Gavrilo Princip born at
Gavrilo Princip was born on 25 July 1894 in Obljaj, a remote village east of Bosansko Grahovo in Canton 10 of the Federation of Bosnia and Herzegovina. The second son and the fourth child of his parents, Petar and Marija, he was named Gavrilo by a local Eastern Orthodox priest who insisted that naming him after Archangel Gabriel would help him to avoid infantile death common in those times, and due to which, his parents would lose six of their nine children.
The Princips, a Serb family, who lived off the land by farming, were very poor. Since Petar’s income from the farm after paying one-third to his landlord was insufficient to feed the family, he worked as a mailman and also transported passengers across the mountains separating Bosnia from Dalmatia to supplement his income.
In 1903, at the age of nine, Princip began attending primary school, despite opposition by his father and proved to be extremely good in studies
At the age of 13, Princip went to Sarajevo invited by his elder brother, Jovan, who wanted him to enroll in an Austro-Hungarian military school. However, he ended up joining a merchant school instead as a friend convinced Jovan not to make Gavrilo "an executioner of his own people". After studying for three years, Princip enrolled in a classical high school in Tuzla in August 1910 and graduated from there the next year.
In 1910, he came to know and admire Bogdan Žerajić, a Bosnian Serb revolutionary who unsuccessfully attempted to kill the Austro-Hungarian Governor of Bosnia and Herzegovina, Marijan Varešanin, before killing himself. Fired with enthusiasm, Princip joined ‘Mlada Bosnia’ (Young Bosnia), a society that was working to free Bosnia from Austria-Hungary and unify it with the neighboring Kingdom of Serbia.
Princip and his fellow conspirators planned to assassinate Archduke Franz Ferdinand when he visited Sarajevo on 28 June 1914 to oversee military training in Bosnia.

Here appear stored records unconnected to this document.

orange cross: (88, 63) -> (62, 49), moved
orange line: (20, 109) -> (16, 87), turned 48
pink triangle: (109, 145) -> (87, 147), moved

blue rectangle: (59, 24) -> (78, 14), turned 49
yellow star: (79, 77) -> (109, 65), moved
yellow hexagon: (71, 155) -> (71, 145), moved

A little before 10 A.M. in the morning, the royal couple was taken in a six-car cavalcade from the Sarajevo station to the city. They were in the second car with Lieutenant Colonel Count Franz von Harrach and Oskar Potiorek while the mayor of Sarajevo, Fehim Čurčić, and the city's Commissioner of Police, Dr. Edmund Gerde were in the front car. The car of Archduke had the top rolled back to permit the crowds to have a better view of the royalty.

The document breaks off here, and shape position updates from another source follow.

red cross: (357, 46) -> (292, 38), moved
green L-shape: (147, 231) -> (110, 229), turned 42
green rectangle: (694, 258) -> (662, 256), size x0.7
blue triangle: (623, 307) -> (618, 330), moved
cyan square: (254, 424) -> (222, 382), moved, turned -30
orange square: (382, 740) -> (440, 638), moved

Six conspirators, including Princip, lined the Appel Quay, the route of the vehicles, spaced out so that each could attempt the assassination as best possible. Standing by the ‘Austro-Hungarian Bank’, the first conspirator, Muhamed Mehmedbašić, became scared at the last moment and allowed the car to pass.
Nedeljko Čabrinović, a 19-year old student, hurled a bomb at the Archduke's car as it passed the central police station a few minutes later. However, the driver spotting the thrown object accelerated and the bomb with a 10-second delay exploded beneath the fourth car, seriously injuring two occupants while a dozen bystanders were hit by the shrapnel.

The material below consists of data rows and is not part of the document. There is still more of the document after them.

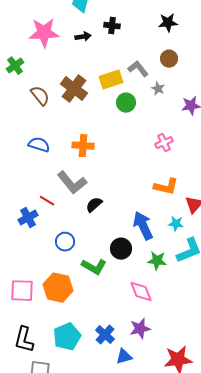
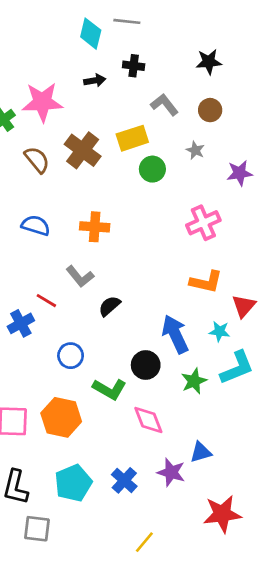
pink star: (44, 33) -> (42, 102), moved
gray L-shape: (138, 69) -> (164, 105), moved
pink cross: (164, 143) -> (203, 223), size x1.4
gray L-shape: (72, 183) -> (80, 276), size x0.7
green star: (157, 261) -> (194, 381), turned -30
pink diamond: (141, 292) -> (148, 420), moved
purple star: (140, 329) -> (171, 472), turned 30
blue triangle: (124, 357) -> (201, 452), moved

Because of the speed of the cars and the presence of the crowd, the other conspirators could do nothing. Preferring death over arrest, Čabrinović swallowed a cyanide pill and leaped into the Miljacka River, however, he failed to die and was arrested as the cyanide capsule had lost its potency and the river had hardly any water.
Princip’s tried to shoot himself on the spot but his plan was foiled. He was arrested and tried to swallow a cyanide pill in custody but it was out of date. He received a sentenced of 20 years in prison as he was too young to receive a death sentence, being 27 days short of the minimum age of 20 years required by law.
With the conditions in Theresienstadt prison being extremely harsh, he contracted tuberculosis and died three years and 10 months after the assassination, on 28 April 1918. Weak and malnourished, he weighed a mere 40 kg at the time of his death. His right arm had been amputated earlier due to extreme skeletal tuberculosis.
Afraid that his remains would become relics for Slavic nationalists, he was secretly buried in an unmarked grave by the prison guards, however, a Czech soldier present on the occasion made it possible for his body, with that of other "Heroes of Vidovdan", to be exhumed in 1920 and brought to Sarajevo to be buried beneath a chapel at St. Mark’s Cemetery.